> **Records from a dataset**
[Start of Attachment]
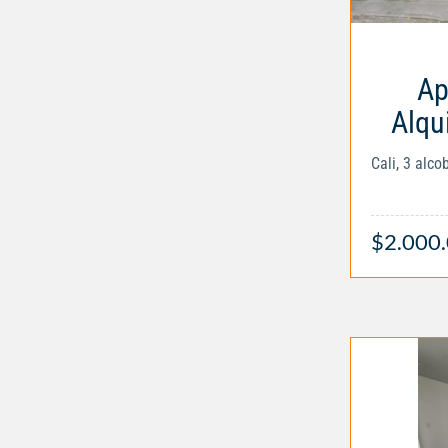
Ap
Alqui
Cali, 3 alc
$2.000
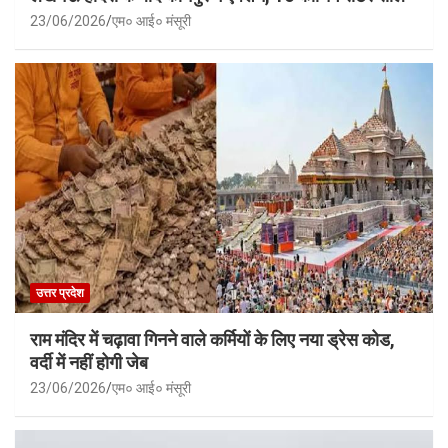
23/06/2026
एम० आई० मंसूरी
उत्तर प्रदेश
राम मंदिर में चढ़ावा गिनने वाले कर्मियों के लिए नया ड्रेस कोड,
वर्दी में नहीं होगी जेब
23/06/2026
एम० आई० मंसूरी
[End of Attachment]
Word for word and without any pictures, return all of the lines above.

Ap
Alqui
Cali, 3 alc
$2.000
23/06/2026
एम० आई० मंसूरी
उत्तर प्रदेश
राम मंदिर में चढ़ावा गिनने वाले कर्मियों के लिए नया ड्रेस कोड,
वर्दी में नहीं होगी जेब
23/06/2026
एम० आई० मंसूरी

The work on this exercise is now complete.